## [Task requirements]
Each entry below must be given again word for word, with no pictures.

## [Available data]
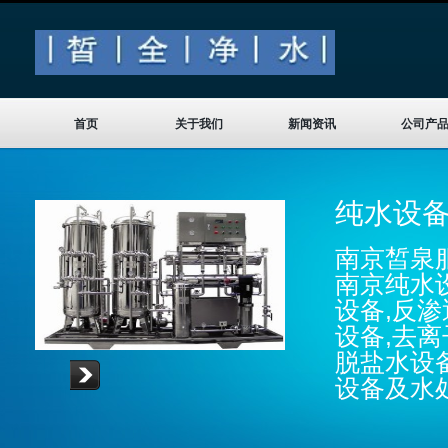
首页
关于我们
新闻资讯
公司产
纯水设
南京皙泉服
南京纯水
设备,反渗
设备,去离
脱盐水设
设备及水
Read more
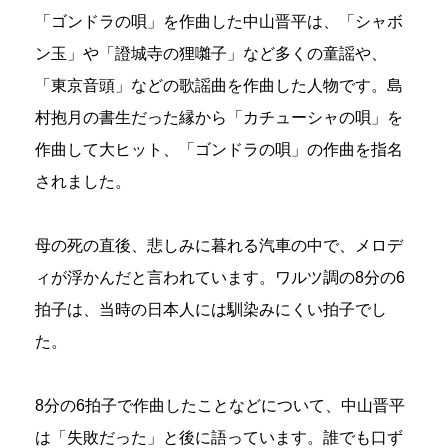
「ゴンドラの唄」を作曲した中山晋平は、「シャボ
ン玉」や「證城寺の狸囃子」など多くの童謡や、
「東京音頭」などの歌謡曲を作曲した人物です。島
村抱月の書生だった縁から「カチューシャの唄」を
作曲して大ヒット、「ゴンドラの唄」の作曲を指名
されました。
母の死の直後、悲しみに暮れる汽車の中で、メロデ
ィが浮かんだと言われています。ワルツ調の8分の6
拍子は、当時の日本人には馴染みにくい拍子でし
た。
8分の6拍子で作曲したことなどについて、中山晋平
は「失敗だった」と後に語っています。誰でも口ず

## [Result of the task]
首页
关于我们
新闻资讯
公司产
纯水设
南京皙泉服
南京纯水
设备,反渗
设备,去离
脱盐水设
设备及水
Read more
「ゴンドラの唄」を作曲した中山晋平は、「シャボ
ン玉」や「證城寺の狸囃子」など多くの童謡や、
「東京音頭」などの歌謡曲を作曲した人物です。島
村抱月の書生だった縁から「カチューシャの唄」を
作曲して大ヒット、「ゴンドラの唄」の作曲を指名
されました。
母の死の直後、悲しみに暮れる汽車の中で、メロデ
ィが浮かんだと言われています。ワルツ調の8分の6
拍子は、当時の日本人には馴染みにくい拍子でし
た。
8分の6拍子で作曲したことなどについて、中山晋平
は「失敗だった」と後に語っています。誰でも口ず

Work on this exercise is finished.